Roosevelt, who was actually descended on his mother's side from one of the survivors of the Scottish “Darién Disaster,” had already, while New York State governor, intervened in the canal debate, or, more specifically, the negotiations with Britain for the abrogation or alteration of the Clayton-Bulwer Treaty. Hay's discussions with the British had been slow and laborious, but in February 1900 he had at last signed an agreement with British ambassador Sir Julian Pauncefote that abrogated the restraining treaty that had prevented the United States from building a canal on its own. But its replacement, which forbade fortification, stipulated that the waterway should be “free and open in time of war as in time of peace, to vessels of commerce and of war of all nations,” and looked to an international guarantee, found no favor among the Roosevelt circle. While some press commentators applauded the lack of aggression inherent in the neutrality clause, which gave the United States’ neighbors less “cause for suspicion,” Roosevelt, a great admirer of Mahan's theory of the importance of naval power, wrote directly to Hay complaining that the “international guarantee” would flout the Monroe Doctrine and took direct issue with the ban on fortification. “If that canal is open to the warships of an enemy,” he wrote, “it is a menace to us in time of war; it is an added burden, an additional strategic point to be guarded by our fleet. If fortified by us, it becomes one of the most potent sources of our possible sea strength.”

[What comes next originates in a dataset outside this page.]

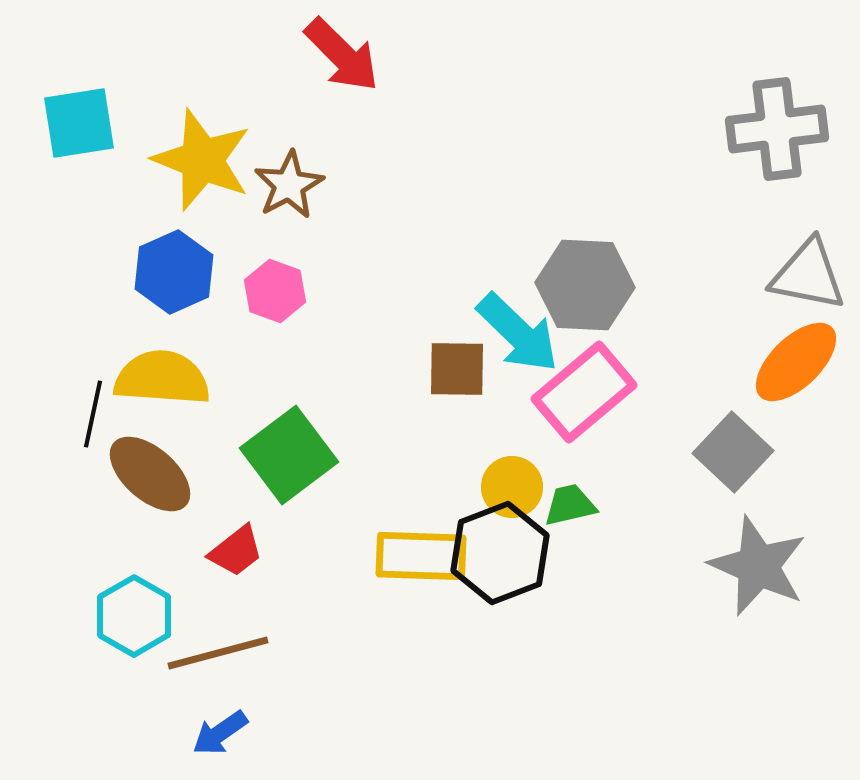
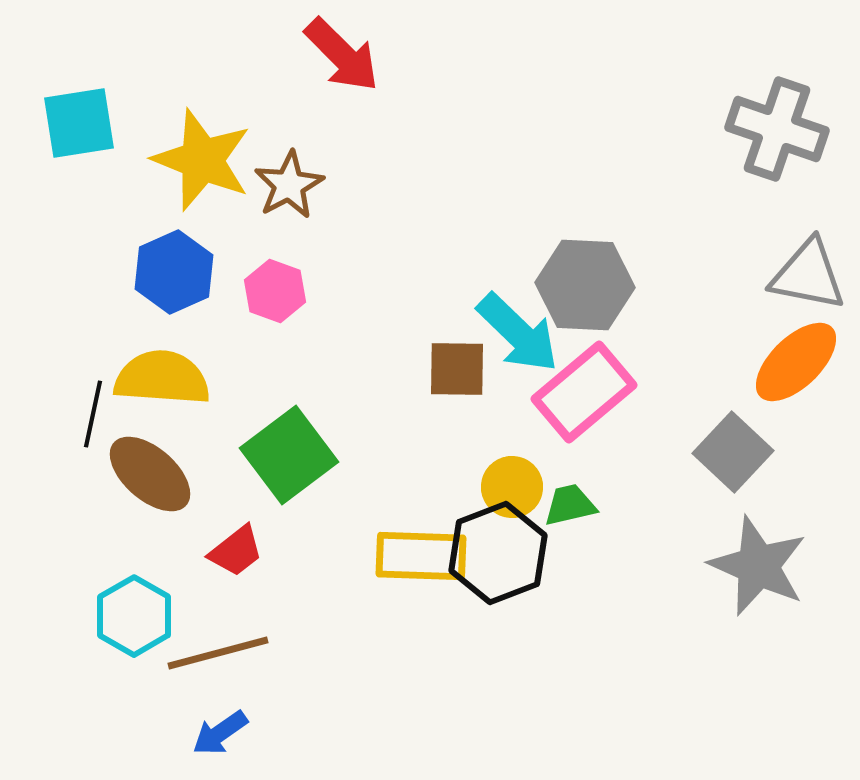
gray cross: rotated 26 degrees clockwise
black hexagon: moved 2 px left
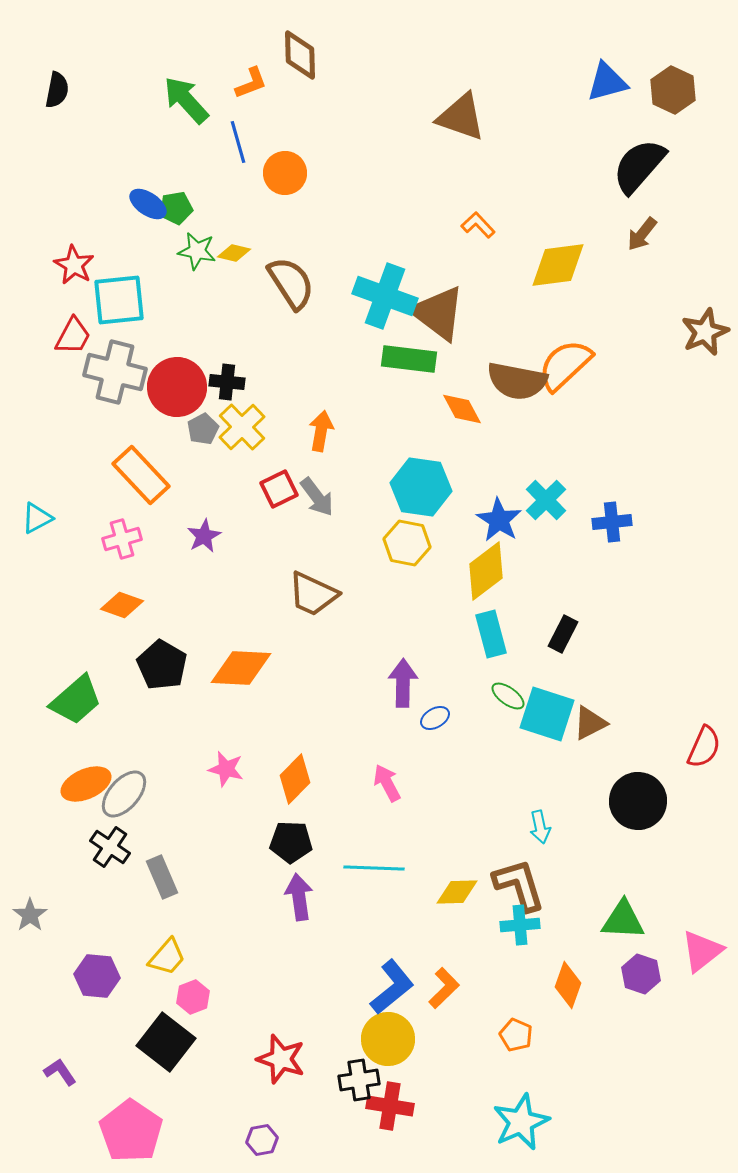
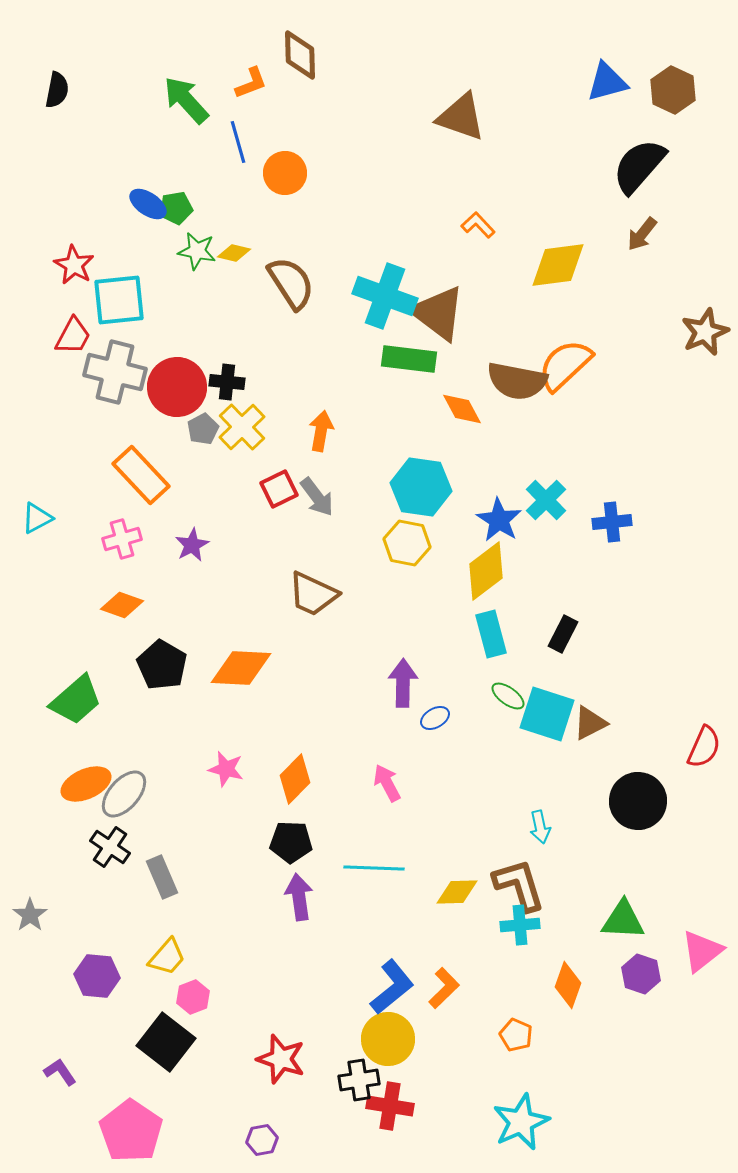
purple star at (204, 536): moved 12 px left, 9 px down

Hay was shocked by these criticisms and sniffily told Roosevelt that such matters of Great Power diplomacy were outside the remit of a mere state governor. But opposition in the Senate, led by Morgan and Roosevelt's friend Henry Cabot Lodge, forced Hay back to the negotiating table. Happily, he found Great Britain in an obliging mood. Embroiled in a costly and internationally unpopular struggle with the South African Boers, and worried about Russian expansionism toward India and the German naval program, the British were keen to nurture an informal détente with the United States. Senior British politicians believed, like Arthur Balfour, that a U.S.-controlled canal would “strengthen our position enormously and… with England at Suez and the U.S. at Panama we should hold the world in a pretty strong grip.” Soon after the revised treaty was signed, Britain started reducing her costly garrisons and naval squadrons in the Caribbean. The British were beginning to learn how to use American power to their advantage.